Stephen Twigg is chairman of the International Development Committee.
Image: AFP PHOTO/PAUL ELLIS

Britain should practise what it preaches to African countries by doubling the number of vulnerable refugees it hosts and reviewing policies that restrict an asylum seeker's right to work, lawmakers said on Tuesday.

A cross-party committee said the British government should "lead by example" by resettling and employing refugees, especially those forcibly uprooted from their homes in sub-Saharan Africa.

"It is so important that the UK behaves at home as it is asking some of the world's poorest nations to do," said Stephen Twigg, chairman of the International Development Committee, which scrutinises Britain's foreign aid department.

"We should not be asking nations to house and employ refugees when the numbers we take in are so small, and the employment freedoms limited," he said in a statement.

The committee said Britain resettled 5,756 refugees in 2017/18, but only about 450 were from sub-Saharan Africa - a region where conflict uprooted 15,000 people every day in 2017, according to the Internal Displacement Monitoring Centre.

It said the country's intake of the most vulnerable refugees should increase to 10,000 per year, with a quarter of those spaces reserved for sub-Saharan Africa.

“We are strongly committed to supporting refugees and UK leadership has helped drive longer-term ways of working that mean refugees can access education, find work and become more self-reliant, while also benefitting host communities,” a spokesman from Britain’s Department for International Development said in a statement.

Over a third of the world's forcibly displaced people are in Africa, including some 6.3 million refugees and 14.5 million who have been forced from their homes within their own country's borders, according to the African Union.

The United Nations has praised African nations, which host more than 20 million displaced people, for adopting a more liberal "open door" policy toward refugees than Western nations, despite being low-income economies.

The committee report cited Uganda as having progressive policies that granted refugees freedom of movement, employment rights and equal access to healthcare and education.

As a member of the Global Compact on Refugees, which was approved by U.N. member states in December, Britain had an obligation to help ease pressures on host countries and provide refugees with access to education and work, it added.

It said although DFID encouraged other countries to grant refugees the right to work, Britain's Home Office (interior ministry) "significantly limits asylum seekers' right to work in the UK".

"The government must urgently reassess this policy.

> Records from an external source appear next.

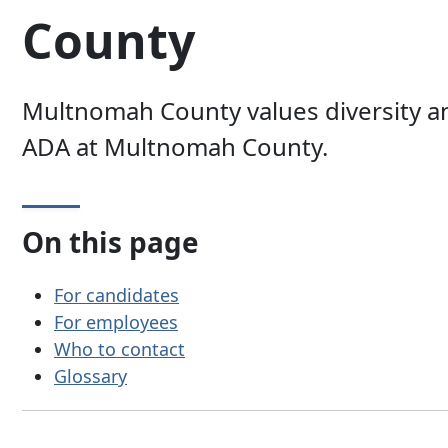
County
Multnomah County values diversity an
ADA at Multnomah County.
On this page
For candidates
For employees
Who to contact
Glossary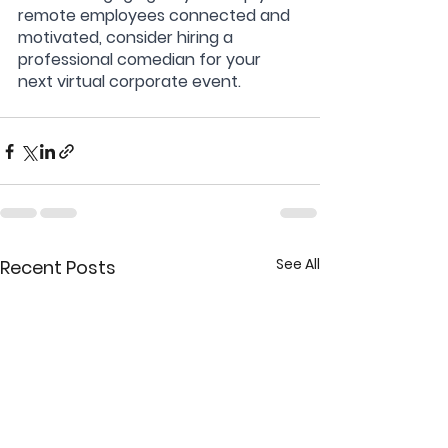
remote employees connected and 
motivated, consider hiring a 
professional comedian for your 
next virtual corporate event.
See All
Recent Posts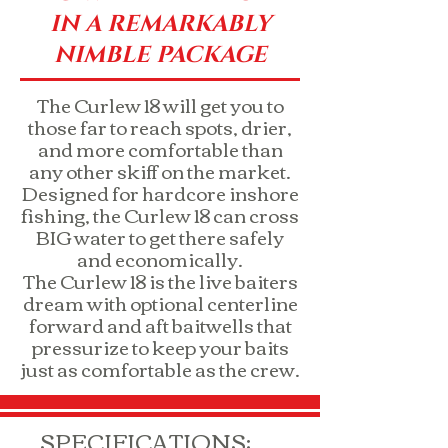
IN A REMARKABLY
NIMBLE PACKAGE
The Curlew 18 will get you to
those far to reach spots, drier,
and more comfortable than
any other skiff on the market.
Designed for hardcore inshore
fishing, the Curlew 18 can cross
BIG water to get there safely
and economically.
The Curlew 18 is the live baiters
dream with optional centerline
forward and aft baitwells that
pressurize to keep your baits
just as comfortable as the crew.
SPECIFICATIONS:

Nothing would carry more weight with partner governments in Africa than the UK government practising what it has preached," the committee report added.

“Once an individual has been granted protection, they have immediate and unrestricted access to the labour market,” a DFID spokesman said.

“However, asylum seekers are not normally allowed to work while their asylum claim is determined, this is to protect the resident labour market and ensure access to employment is prioritised for British citizens and those lawfully resident here, including refugees.”

Until they have refugee status, asylum seekers in Britain are not allowed to work and rely on a weekly allowance of about 38 pounds ($50).

Germany, Spain and Canada allow asylum seekers to work while they wait for claims to be processed, which helps them integrate into their respective host countries, the committee said.